Zuckerberg has been pouring billions of dollars into his bid to develop “personal superintelligence”, including building a fleet of costly data centres and poaching AI elite researcher talent.
One goal has been to catch up with rivals such as Google and OpenAI in the race to build cutting-edge models after the Llama 4 model it released last year lagged the competition.
Its latest model, Muse Spark, was released last month and widely regarded as promising, but still trailed rivals in some capabilities.
On top of its existing Meta AI chatbot, the company is developing a highly personalised AI assistant to carry out everyday tasks for its billions of users, similar to agentic tool OpenClaw, the FT has reported.
It is also developing photorealistic, AI-powered 3D characters that users can interact with in real time — starting with a digital clone of Zuckerberg.
At its January earnings, Meta executives said capital expenditures could nearly double to $135bn this year and that it was unclear what the “optimal size” of the company would be in the future.
According to people familiar with the matter, Zuckerberg has become convinced that AI technology can help streamline the workforce, particularly by automating certain coding and engineering work.
Some 7,000 staff have now been transferred into new AI-focused teams including one called ‘Applied AI’, focused on “optimising” its AI models, and another focused on building agents to help staff automate workflows.

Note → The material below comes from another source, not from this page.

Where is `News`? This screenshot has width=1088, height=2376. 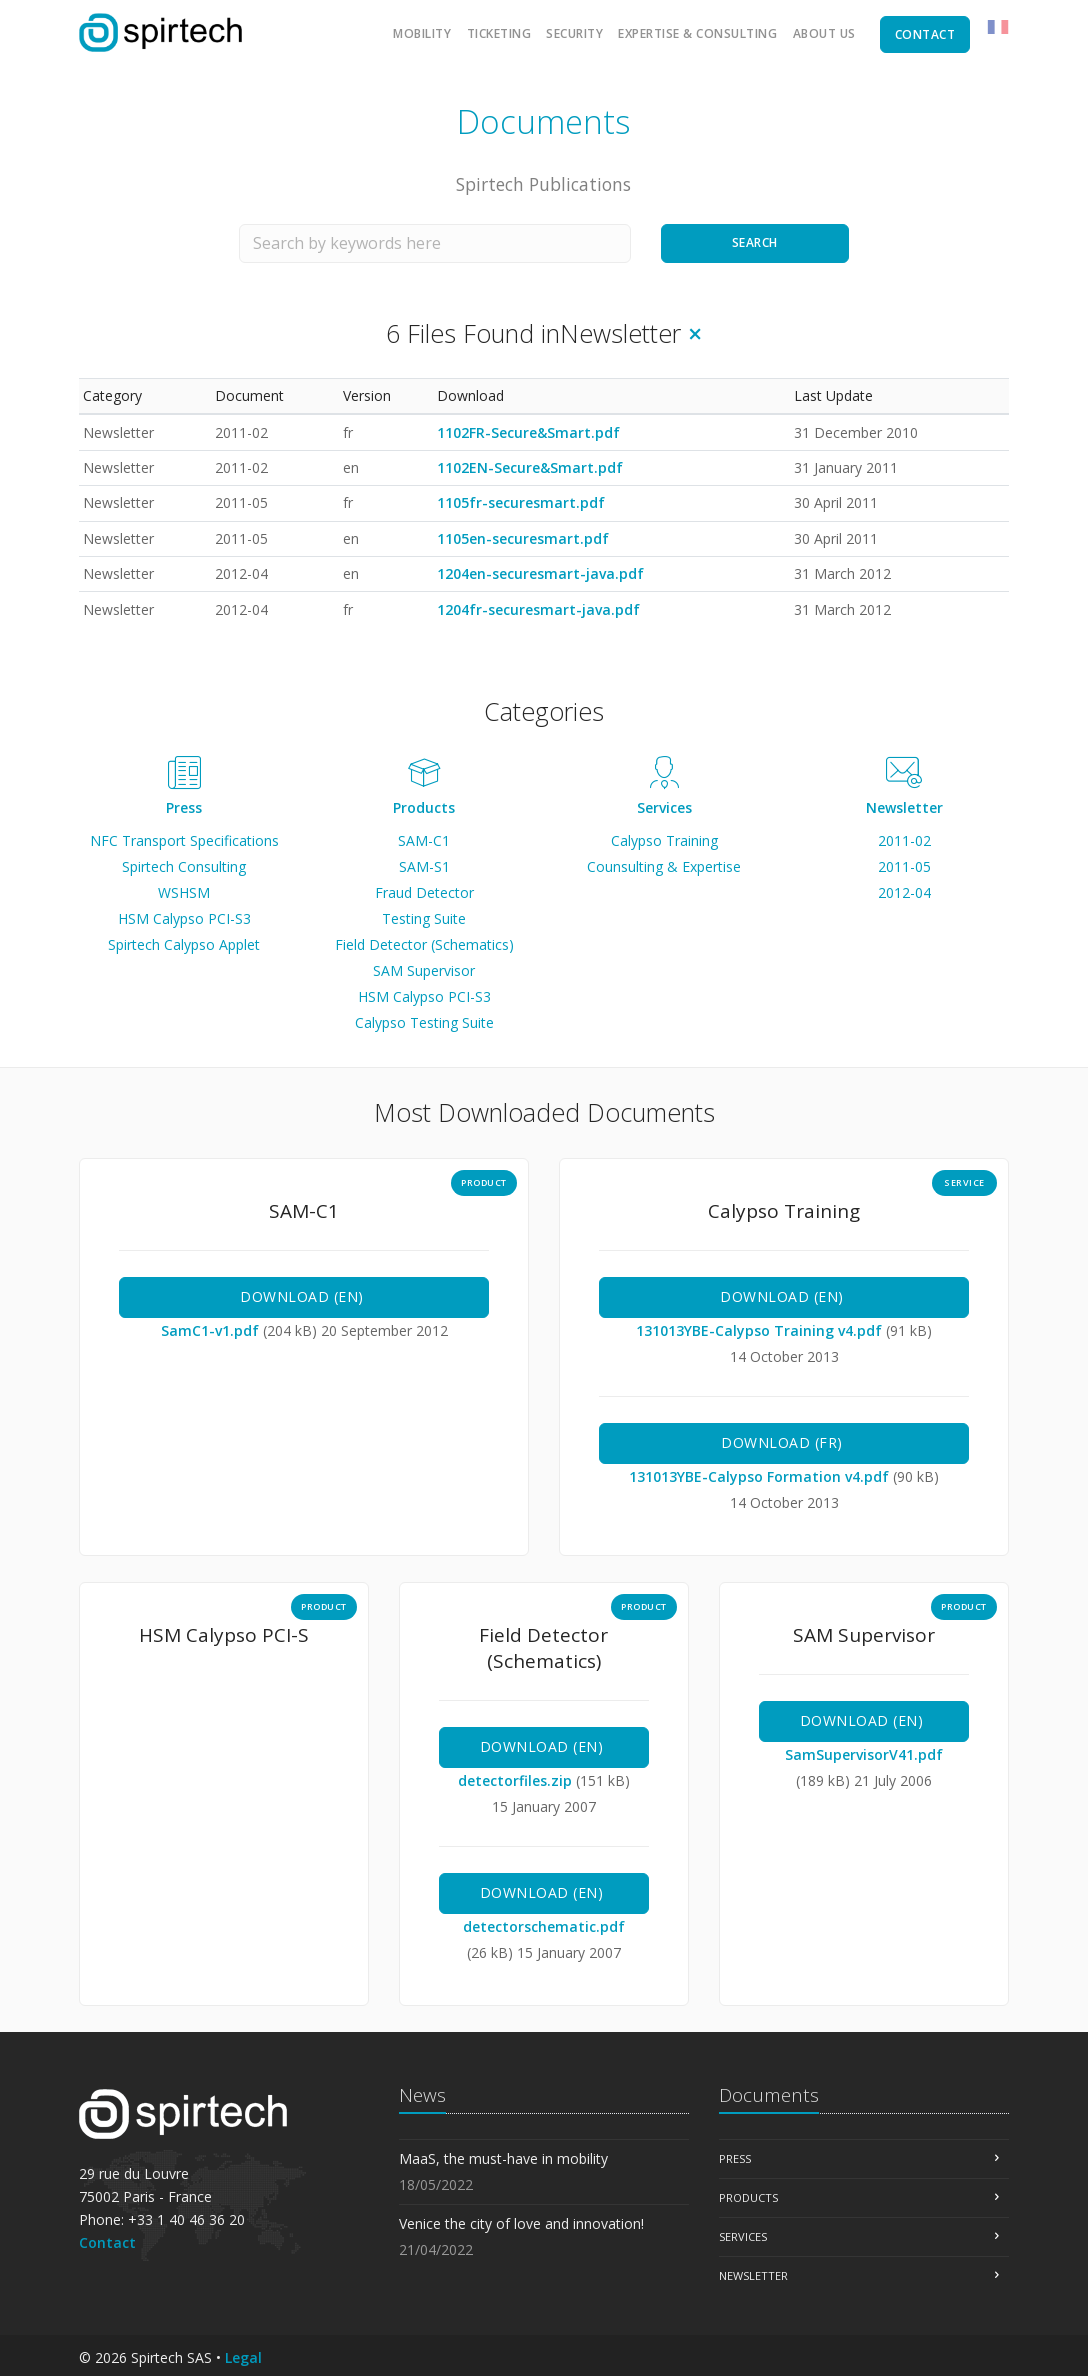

News of Wednesday’s lay-offs leaked more than a month ago causing rising internal tensions. Staff in North America were told to stay home as emails outlining their fate were sent out in the early hours of the morning.
Separately, employees had also recently been shocked by news that the company plans to install tracking software that would capture their mouse movements, clicks, keystrokes and screen content in order to train AI models — without any way to opt out.
By Wednesday, more than 1,500 staff had signed a petition, seen by the FT, asking that Meta “not collect employee ‘computer-use’ data for the purposes of training AI Models”.